Mel Sembler’s name made headlines after a generous donation for No On 64.

Save Our Society From Drugs, the mission that Mel and Betty Sembler have dedicated their lives to is right in the title of the nonprofit they founded together.

After making his fortune in Florida real estate, Melvin Floyd Sembler used his considerable influence and cash flow to open a series of drug abuse rehabilitation clinics around the country and become a major GOP financier.

Since 1979, he’s served as ambassador to Australia and Italy, drug-policy advisor to President George W. Bush, and most recently, a Florida co-chair for GOP presidential candidate Mitt Romney’s finance committee.

Sembler’s name recently made headlines in Colorado after Save Our Society From Drugs gave a donation to Smart Colorado: No On 64, a campaign against the ballot initiative that would legalize marijuana and regulate it like alcohol. Sembler’s contribution made up 95 percent of the funds for No On 64.

But Sembler’s name is infamous for another issue entirely. Sembler opened his first STRAIGHT clinic in 1976. Speaking in front of the United States Senate, which was considering his confirmation as ambassador to Italy, Sembler stated, “Betty and I initially agreed that if we helped one child it would be worth all the effort. With 12,000 successful graduates...It was a gratifying accomplishment.”

The STRAIGHT model of drug abuse rehabilitation was closely patterned after a controversial program called The Seed, whose centers were found by a Senate report to be “[subjecting clients] to experimental and potentially harmful treatments.” The report stated that The Seed’s tactics of behavior modification and group therapy resembled North Korean brainwashing techniques.

STRAIGHT folded in 1993, the victim of a revoked license, a ream of lawsuits, and former clients splashing stories of abuse, rape, and suicide attempts across front pages. Anti-STRAIGHT activist Wes Fager claimed to have traced 40 suicides of former clients to the clinic’s abuse.

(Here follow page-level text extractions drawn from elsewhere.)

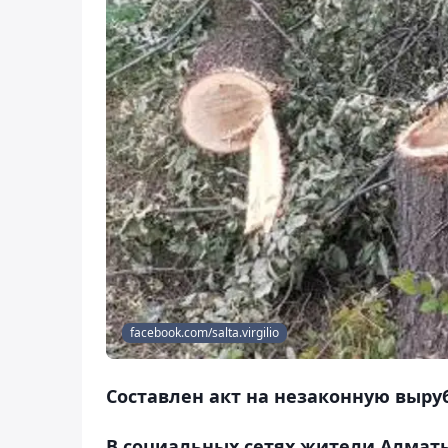
facebook.com/salta.virgilio
Составлен акт на незаконную выруб
В социальных сетях жители Алматы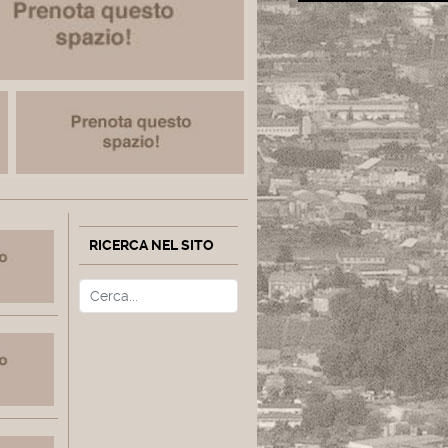
RICERCA NEL SITO
Cerca
Type 2 or more characters fo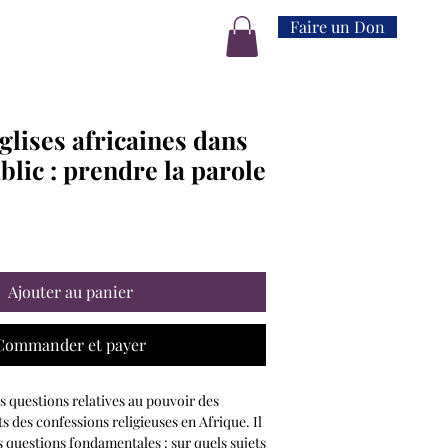
Faire un Don
glises africaines dans
blic : prendre la parole
Ajouter au panier
Commander et payer
es questions relatives au pouvoir des
s des confessions religieuses en Afrique. Il
s questions fondamentales : sur quels sujets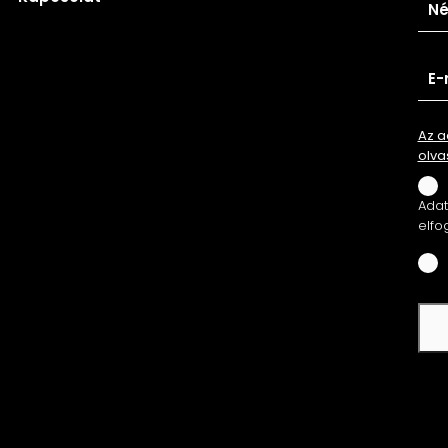
Az a
olva
Adatv
elfo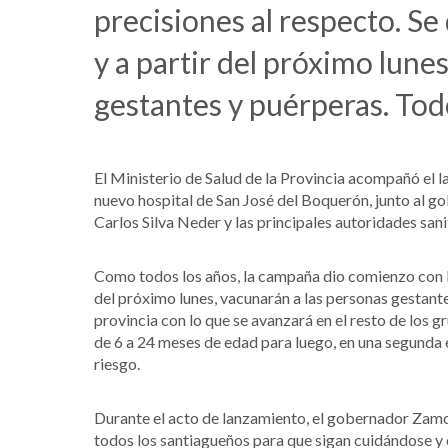
precisiones al respecto. Se 
y a partir del próximo lunes
gestantes y puérperas. Todo
El Ministerio de Salud de la Provincia acompañó el 
nuevo hospital de San José del Boquerón, junto al 
Carlos Silva Neder y las principales autoridades sanit
Como todos los años, la campaña dio comienzo con la 
del próximo lunes, vacunarán a las personas gestantes
provincia con lo que se avanzará en el resto de los gr
de 6 a 24 meses de edad para luego, en una segunda e
riesgo.
Durante el acto de lanzamiento, el gobernador Zamora
todos los santiagueños para que sigan cuidándose y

The face of ex-STRAIGHT clients was Samantha Monroe, who went on the Montel Williams Show to describe the abuse she suffered at the hands of the former clients who made up most of STRAIGHT’s staff. She talked about being locked in a closet for 14 days, being forced to soil her so-called “humble pants” with her urine, feces and menstrual blood. She talked about a staffer demanding sexual favors from her when she was 15 years old. “I refused to let them take my mind,” she told Williams.

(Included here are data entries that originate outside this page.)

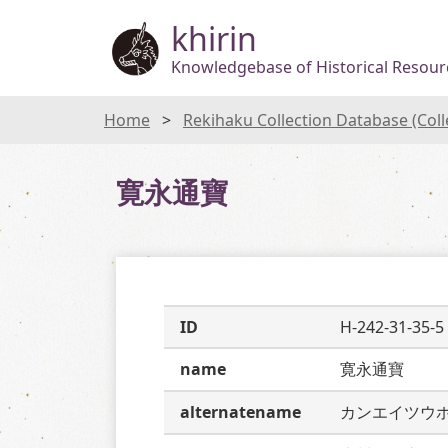
khirin
Knowledgebase of Historical Resourc
Home
Rekihaku Collection Database (Col
寛永通寶
ID
H-242-31-35-5
name
寛永通寶
alternatename
カンエイツウ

In a statement to Westword, Smart Colorado campaign director Roger Sherman called the assertions against Sembler baseless, and emphasized the fact that The Nation’s Lee Fang, whose article touched off the controversy, never contacted the organization. “The Nation would never talk about the millions of dollars dropped into the proponents’ campaign by the Marijuana Policy Project, and neither would the Huffington Post,” Sherman said.

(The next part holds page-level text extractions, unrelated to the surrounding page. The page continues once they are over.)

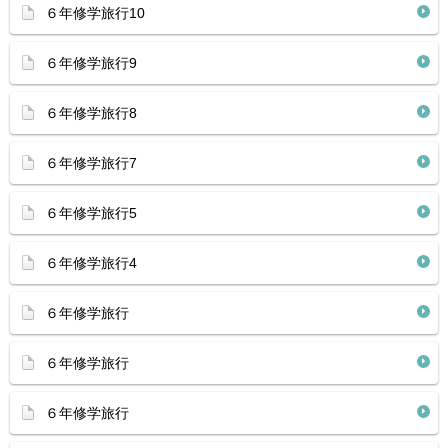
６年修学旅行10
６年修学旅行9
６年修学旅行8
６年修学旅行7
６年修学旅行5
６年修学旅行4
６年修学旅行
６年修学旅行
６年修学旅行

Smart Colorado is not the only organization in the race to receive funds from outside the state; the four organizations supporting proposition 64 raised a daunting 1.4 million dollars by mid-September, with 84 percent of that from out of state organizations like the Marijuana Policy Project and Dr. Bronner’s Magic Soaps, according to Leila Larsen and Katharina Bucholz of I News Network.